Time passes, Timbuktu is no longer rich, no longer influential. North Africa falls under French rule in the Scramble for Africa (and yes, that’s an historical event—the big boys of Europe having decided that it was better to get together, drink some port, smoke cigars and decide among them how to slash up a continent—rather than waste their sons’ blood fighting wars about it. This is civilization, see?). Eventually, Timbuktu became part of Mali. And that was one of the beacons of democracy in African.
One of the tragic things about a civilization is the speed at which “is one of the beacons of democracy” can become “was one of the beacons of democracy.” Timbuktu has or had things like this:
It’s the Djinguereber Mosque, built in 1327. Or how about these?
It’s one of a famous set of tombs that the fundamentalist Islamists who overtook the city months ago decided was idolatrous. And you know what happens when those guys get that idea in their heads? Remember the Buddhas? Well, here the tomb is today….
Oh, and all that learning, all that intellectual activity? Those documents that one scholar had compared to the Dead Sea Scrolls? Those documents, some of which had not been examined or even catalogued, much less photographed?

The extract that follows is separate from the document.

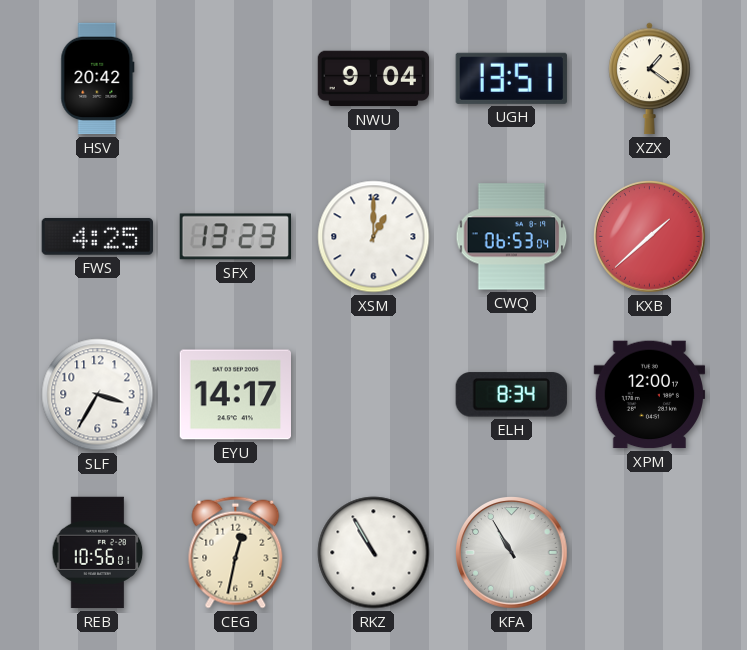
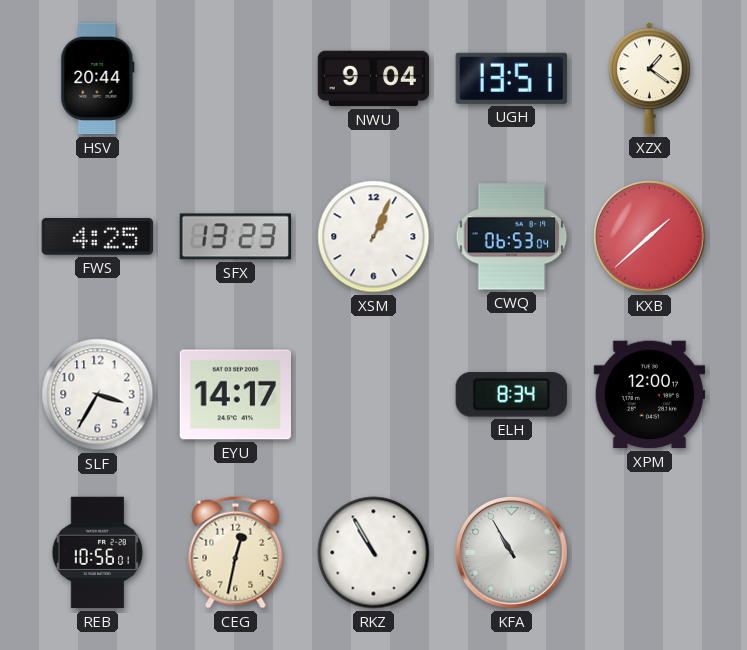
HSV: 20:42 -> 20:44
XSM: 1:00 -> 1:04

Might be there, might not. On their way out, just before fleeing the city, the militants set fire to the library. Even now, the damage is unclear. But we may never know what we lost.
It’s a story of fanaticism, hatred, stony refusal to come anywhere near reason. Only Pope Leo gets it. Once, the Islamic world was the center for learning and culture. Once, Spain had a Golden Era. Once, Timbuktu was a city of riches and scholarship.
Dylan Thomas had it right: rage, rage against the dying of the light.